/---
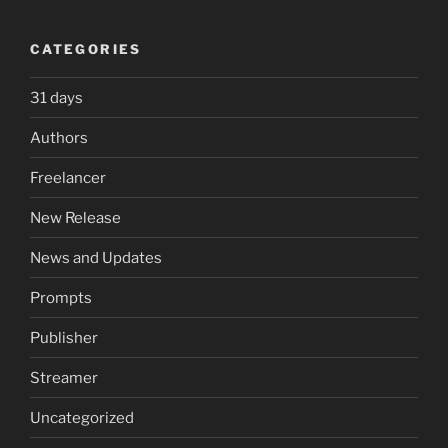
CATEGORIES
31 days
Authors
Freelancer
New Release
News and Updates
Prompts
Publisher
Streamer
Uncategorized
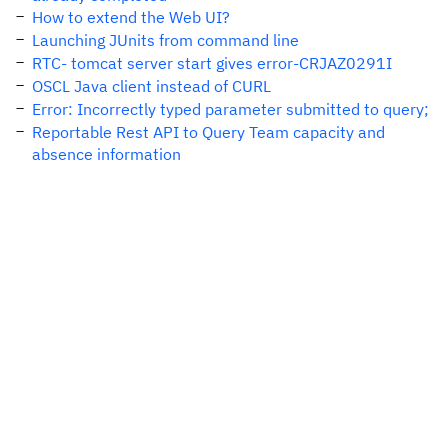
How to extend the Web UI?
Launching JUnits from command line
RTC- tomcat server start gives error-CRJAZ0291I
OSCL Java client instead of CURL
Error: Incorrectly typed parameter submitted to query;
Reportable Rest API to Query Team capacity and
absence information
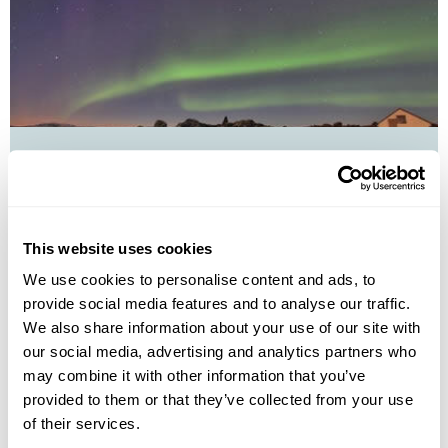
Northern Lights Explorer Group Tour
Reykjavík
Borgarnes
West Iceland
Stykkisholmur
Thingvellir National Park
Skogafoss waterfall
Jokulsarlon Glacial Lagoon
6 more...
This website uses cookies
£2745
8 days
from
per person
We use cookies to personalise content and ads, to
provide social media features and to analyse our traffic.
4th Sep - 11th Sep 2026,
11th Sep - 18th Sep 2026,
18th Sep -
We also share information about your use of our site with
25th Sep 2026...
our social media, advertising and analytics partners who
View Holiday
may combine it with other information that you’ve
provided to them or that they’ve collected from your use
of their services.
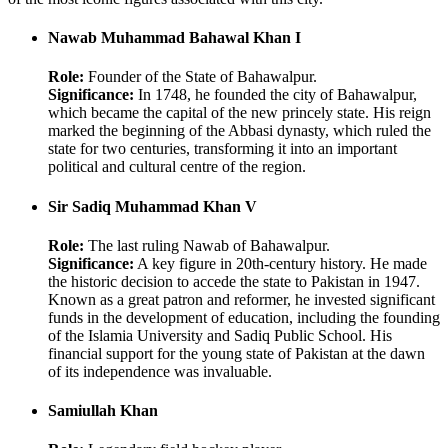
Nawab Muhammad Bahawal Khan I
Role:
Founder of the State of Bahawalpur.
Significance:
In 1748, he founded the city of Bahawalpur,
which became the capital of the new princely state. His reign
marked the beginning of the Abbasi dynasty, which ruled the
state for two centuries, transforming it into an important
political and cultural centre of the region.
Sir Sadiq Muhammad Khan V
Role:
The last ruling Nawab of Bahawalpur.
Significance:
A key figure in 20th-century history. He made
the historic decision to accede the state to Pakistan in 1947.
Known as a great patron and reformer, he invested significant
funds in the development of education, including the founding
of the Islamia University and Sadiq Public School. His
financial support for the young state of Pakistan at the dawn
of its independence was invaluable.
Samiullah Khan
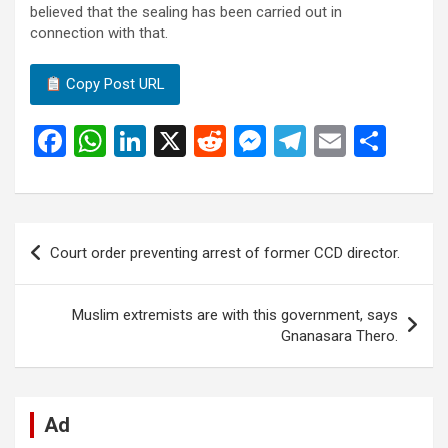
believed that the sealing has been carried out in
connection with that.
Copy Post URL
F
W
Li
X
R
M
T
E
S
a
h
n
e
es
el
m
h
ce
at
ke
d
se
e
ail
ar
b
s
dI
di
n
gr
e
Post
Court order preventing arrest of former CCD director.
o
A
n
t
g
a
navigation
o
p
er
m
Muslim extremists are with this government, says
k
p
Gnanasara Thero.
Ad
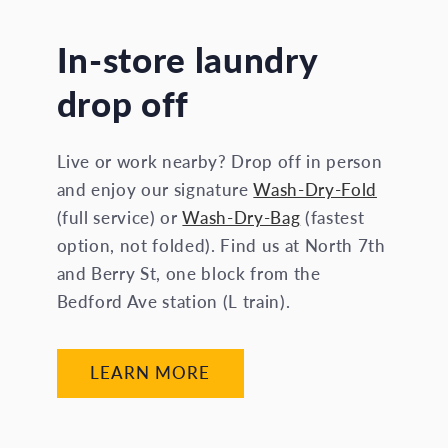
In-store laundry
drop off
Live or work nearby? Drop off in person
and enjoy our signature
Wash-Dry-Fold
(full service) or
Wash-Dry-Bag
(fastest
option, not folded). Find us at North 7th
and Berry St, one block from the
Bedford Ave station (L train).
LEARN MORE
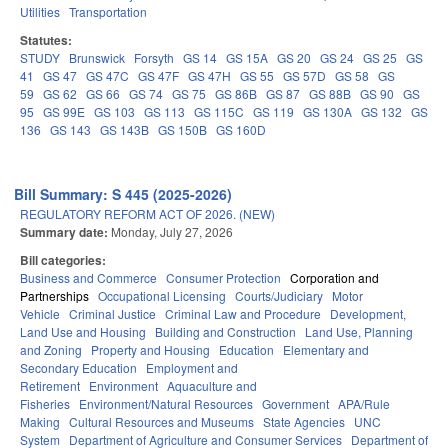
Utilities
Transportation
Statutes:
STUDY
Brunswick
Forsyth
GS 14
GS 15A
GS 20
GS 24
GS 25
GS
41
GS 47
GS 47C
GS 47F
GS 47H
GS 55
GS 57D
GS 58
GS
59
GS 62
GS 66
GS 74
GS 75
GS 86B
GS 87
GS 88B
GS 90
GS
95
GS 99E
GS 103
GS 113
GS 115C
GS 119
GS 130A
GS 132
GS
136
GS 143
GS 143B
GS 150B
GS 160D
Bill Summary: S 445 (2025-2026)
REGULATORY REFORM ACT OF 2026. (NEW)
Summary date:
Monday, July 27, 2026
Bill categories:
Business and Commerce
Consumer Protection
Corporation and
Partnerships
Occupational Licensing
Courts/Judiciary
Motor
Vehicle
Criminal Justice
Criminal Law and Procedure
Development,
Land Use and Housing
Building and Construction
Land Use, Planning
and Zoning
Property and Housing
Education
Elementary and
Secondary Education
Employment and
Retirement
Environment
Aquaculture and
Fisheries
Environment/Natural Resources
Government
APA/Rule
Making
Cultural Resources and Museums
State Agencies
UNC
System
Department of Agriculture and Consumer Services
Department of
\---
/---
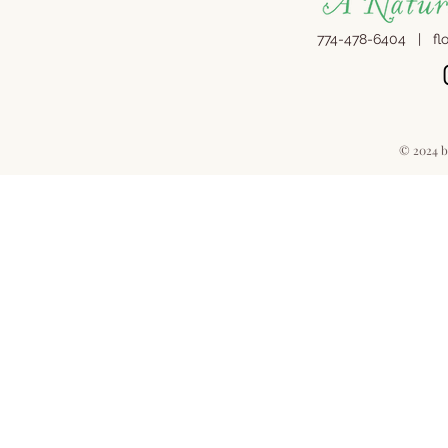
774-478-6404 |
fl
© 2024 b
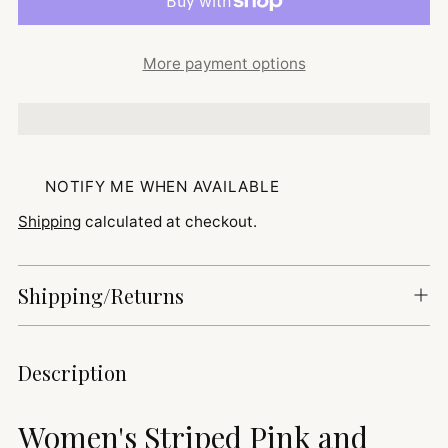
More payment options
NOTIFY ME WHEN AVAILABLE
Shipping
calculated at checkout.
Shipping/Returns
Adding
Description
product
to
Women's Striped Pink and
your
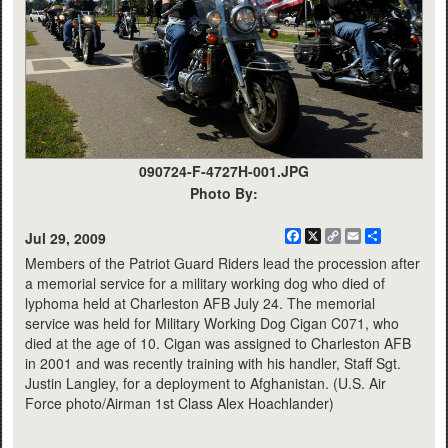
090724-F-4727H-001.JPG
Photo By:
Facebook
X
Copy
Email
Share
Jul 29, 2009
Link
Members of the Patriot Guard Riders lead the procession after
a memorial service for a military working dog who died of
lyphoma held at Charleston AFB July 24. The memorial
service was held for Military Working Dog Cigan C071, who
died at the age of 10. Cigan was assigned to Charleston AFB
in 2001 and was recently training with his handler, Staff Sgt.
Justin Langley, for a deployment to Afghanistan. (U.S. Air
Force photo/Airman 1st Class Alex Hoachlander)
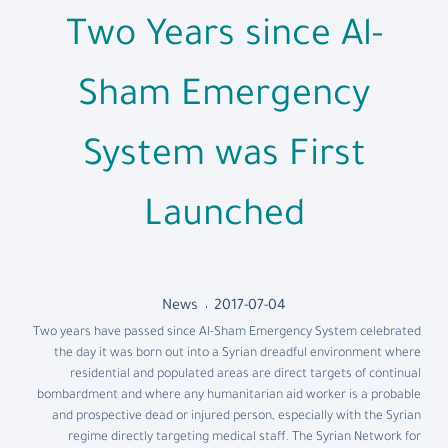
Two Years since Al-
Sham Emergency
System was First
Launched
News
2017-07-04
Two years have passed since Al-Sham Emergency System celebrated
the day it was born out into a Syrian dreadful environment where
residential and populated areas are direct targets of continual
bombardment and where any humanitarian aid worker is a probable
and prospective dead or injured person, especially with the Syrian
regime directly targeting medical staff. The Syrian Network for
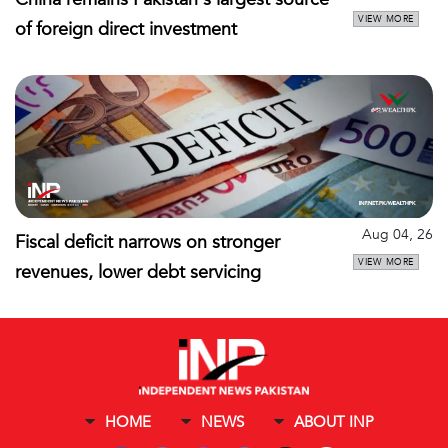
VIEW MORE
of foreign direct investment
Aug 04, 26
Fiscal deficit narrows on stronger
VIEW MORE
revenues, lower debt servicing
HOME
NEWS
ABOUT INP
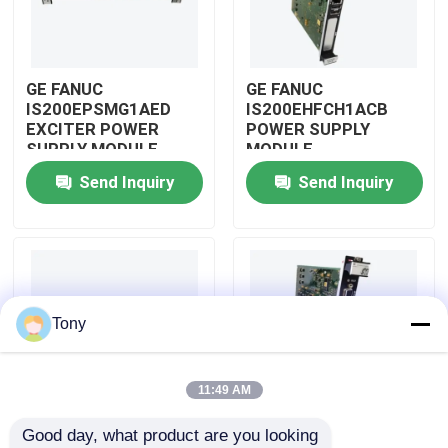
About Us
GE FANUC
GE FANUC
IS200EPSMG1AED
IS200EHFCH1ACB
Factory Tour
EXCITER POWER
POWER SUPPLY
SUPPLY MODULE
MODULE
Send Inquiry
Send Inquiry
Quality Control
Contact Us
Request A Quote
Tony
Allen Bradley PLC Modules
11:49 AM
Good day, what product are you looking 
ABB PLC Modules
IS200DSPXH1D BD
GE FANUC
\---
/---
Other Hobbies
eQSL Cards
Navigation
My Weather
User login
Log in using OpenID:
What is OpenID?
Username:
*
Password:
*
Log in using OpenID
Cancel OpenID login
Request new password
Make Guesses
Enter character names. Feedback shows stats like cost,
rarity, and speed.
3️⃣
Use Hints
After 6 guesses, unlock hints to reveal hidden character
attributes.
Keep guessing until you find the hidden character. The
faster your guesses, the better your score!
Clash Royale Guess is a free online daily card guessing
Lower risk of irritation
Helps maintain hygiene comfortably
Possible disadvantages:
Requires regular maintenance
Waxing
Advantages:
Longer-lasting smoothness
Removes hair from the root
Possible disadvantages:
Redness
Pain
\---
Say how many lines in the listing above include the word "product". Nothing but the number is needed.

• Exercise answer: 2